Often, dividend yields soar because a company's share price is falling thanks to a business in disrepair. That can make buying high-yield stocks risky, so it pays to be selective and focus only on businesses that have the best odds of getting back on track. With that in mind, we asked some of our top Motley Fool investors if there were any of these companies on their radars, and they said "yes!" Read on to find out why it might be a smart time to add L Brands (BBWI -3.06%), GameStop Corp. (GME -1.30%), and AbbVie, Inc. (ABBV -5.96%) to income portfolios now.

A fat retail dividend

Tim Green (L Brands): There's no shortage of retailers currently struggling to grow sales and maintain margins. L Brands, which owns Victoria's Secret, Bath & Body Works, and a few other brands, suffered from a period of slumping comparable sales in 2016 and 2017. But its fourth-quarter results were better than expected, with both comparable sales and adjusted earnings moving in the right direction.

A man in a dress shirt points upward at a light bulb drawn on a blackboard.


Fourth-quarter comparable sales jumped 2%, while adjusted earnings per share rose 4%. Victoria's Secret suffered a sales decline, but sales growth from Bath & Body Works picked up the slack. It's hard to say whether the company can sustain this growth, but for now, things are looking up.
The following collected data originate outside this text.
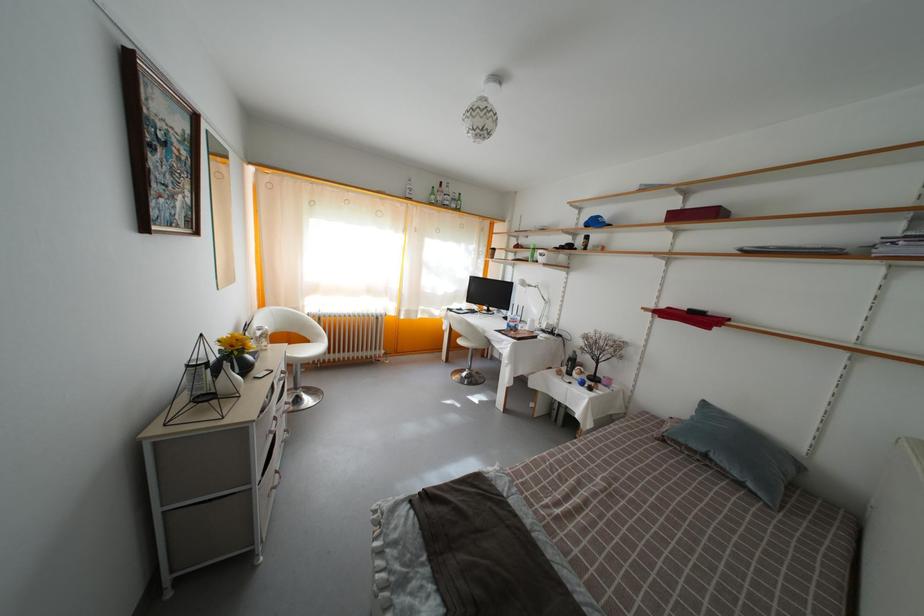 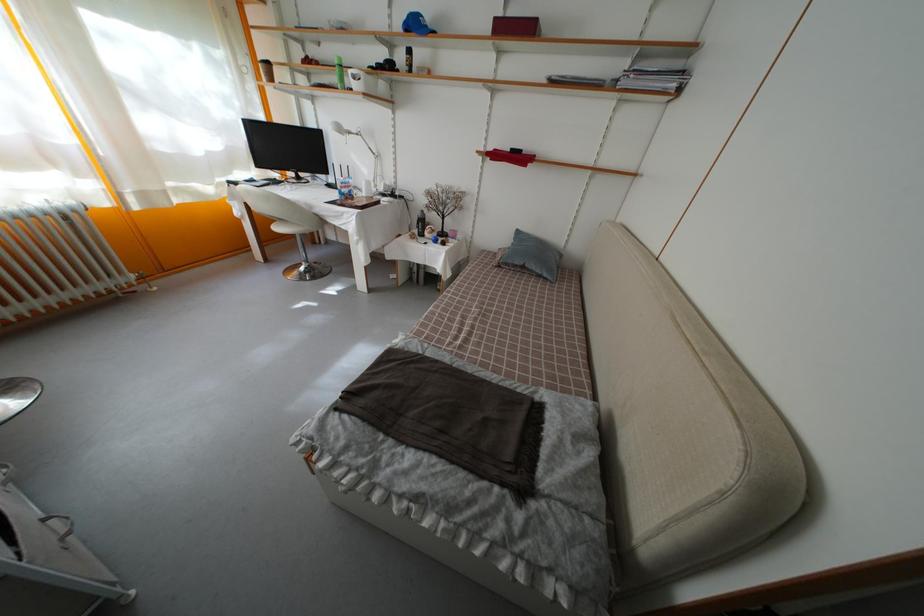 Based on the continuous images, in which direction is the camera rotating?

The camera's rotation is toward right-down. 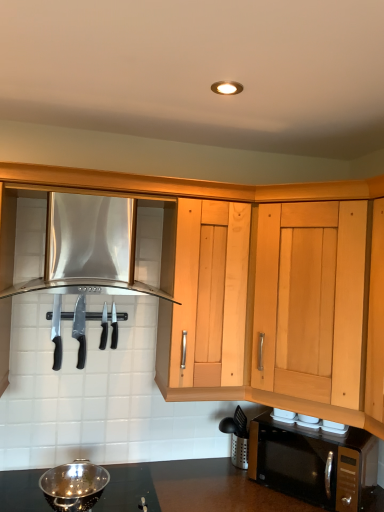 Question: From a real-world perspective, is black matte microwave at lower right on top of stainless steel range hood at upper left, the 2th cabinetry from the right?

Choices:
 (A) no
 (B) yes

Answer: (A)

Question: Is black matte microwave at lower right positioned with its back to stainless steel range hood at upper left, the 2th cabinetry from the right?

Choices:
 (A) yes
 (B) no

Answer: (B)

Question: Does black matte microwave at lower right have a larger size compared to stainless steel range hood at upper left, the 2th cabinetry from the right?

Choices:
 (A) no
 (B) yes

Answer: (A)

Question: Does black matte microwave at lower right touch stainless steel range hood at upper left, the 2th cabinetry from the right?

Choices:
 (A) yes
 (B) no

Answer: (B)

Question: Is black matte microwave at lower right shorter than stainless steel range hood at upper left, marked as the first cabinetry in a left-to-right arrangement?

Choices:
 (A) no
 (B) yes

Answer: (B)

Question: Is point (105, 331) positioned closer to the camera than point (13, 293)?

Choices:
 (A) farther
 (B) closer

Answer: (A)

Question: Based on their positions, is black plastic knife at center, arranged as the second silverware when viewed from the right, located to the left or right of stainless steel range hood at upper left, the 2th cabinetry from the right?

Choices:
 (A) right
 (B) left

Answer: (A)

Question: From the image's perspective, is black plastic knife at center, the first silverware viewed from the left, above or below stainless steel range hood at upper left, marked as the first cabinetry in a left-to-right arrangement?

Choices:
 (A) above
 (B) below

Answer: (B)

Question: In terms of height, does black plastic knife at center, arranged as the second silverware when viewed from the right, look taller or shorter compared to stainless steel range hood at upper left, marked as the first cabinetry in a left-to-right arrangement?

Choices:
 (A) short
 (B) tall

Answer: (A)

Question: Looking at the image, does black plastic knife at center, arranged as the second silverware when viewed from the right, seem bigger or smaller compared to polished stainless steel knife at center, which is counted as the 1th silverware, starting from the right?

Choices:
 (A) small
 (B) big

Answer: (B)

Question: Considering the positions of point coord(102,318) and point coord(112,348), is point coord(102,318) closer or farther from the camera than point coord(112,348)?

Choices:
 (A) closer
 (B) farther

Answer: (A)

Question: Considering the positions of black plastic knife at center, the first silverware viewed from the left, and polished stainless steel knife at center, the 2th silverware positioned from the left, in the image, is black plastic knife at center, the first silverware viewed from the left, taller or shorter than polished stainless steel knife at center, the 2th silverware positioned from the left,?

Choices:
 (A) tall
 (B) short

Answer: (B)

Question: Is black plastic knife at center, arranged as the second silverware when viewed from the right, spatially inside polished stainless steel knife at center, which is counted as the 1th silverware, starting from the right, or outside of it?

Choices:
 (A) inside
 (B) outside

Answer: (B)

Question: Does point (54, 333) appear closer or farther from the camera than point (114, 317)?

Choices:
 (A) closer
 (B) farther

Answer: (A)

Question: Looking at their shapes, would you say black plastic knife at left, which appears as the second knife when viewed from the right, is wider or thinner than polished stainless steel knife at center, the 2th silverware positioned from the left?

Choices:
 (A) thin
 (B) wide

Answer: (A) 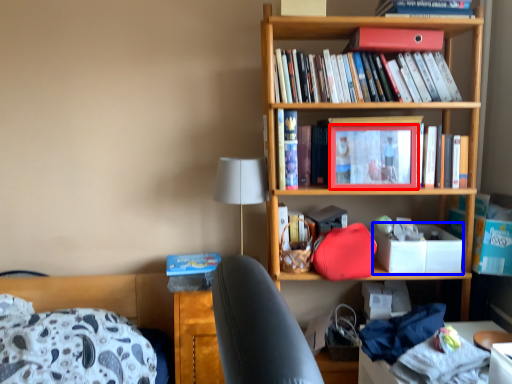 Question: Which point is further to the camera, picture frame (highlighted by a red box) or box (highlighted by a blue box)?

Choices:
 (A) picture frame
 (B) box

Answer: (B) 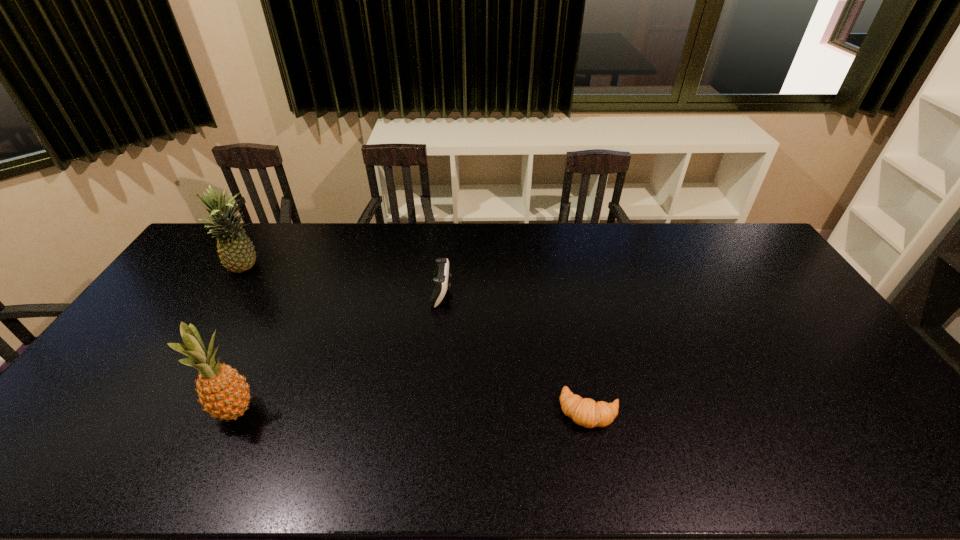 I want to click on the closest object to the right pineapple, so click(236, 251).

At what (x,y) coordinates should I click in order to perform the action: click on blank space that satisfies the following two spatial constraints: 1. on the front side of the third object from right to left; 2. on the right side of the farther pineapple. Please return your answer as a coordinate pair (x, y). Looking at the image, I should click on (156, 410).

Where is `free space in the image that satisfies the following two spatial constraints: 1. on the front side of the farther pineapple; 2. on the right side of the nearer pineapple`? free space in the image that satisfies the following two spatial constraints: 1. on the front side of the farther pineapple; 2. on the right side of the nearer pineapple is located at coordinates (156, 410).

At what (x,y) coordinates should I click in order to perform the action: click on free region that satisfies the following two spatial constraints: 1. on the front-facing side of the rightmost object; 2. on the right side of the control. Please return your answer as a coordinate pair (x, y). Looking at the image, I should click on (430, 411).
L Brands pays a quarterly dividend of $0.60 per share, which works out to a yield of about 6.4%, one of the highest in the S&P 500. A slumping stock price over the past few years is responsible for the soaring yield. Since peaking in late 2015, the stock has tumbled roughly 62%. Based on the mid-point of the company's adjusted earnings guidance for this year, the stock sports a price-to-earnings ratio of just 12.

The dividend does eat up 77% of adjusted earnings based on the guidance, which is high enough to be concerned that a dividend cut could be in the cards if earnings growth doesn't pick up. That's a risk you'll have to take if you want a yield that's more than triple that of the S&P 500.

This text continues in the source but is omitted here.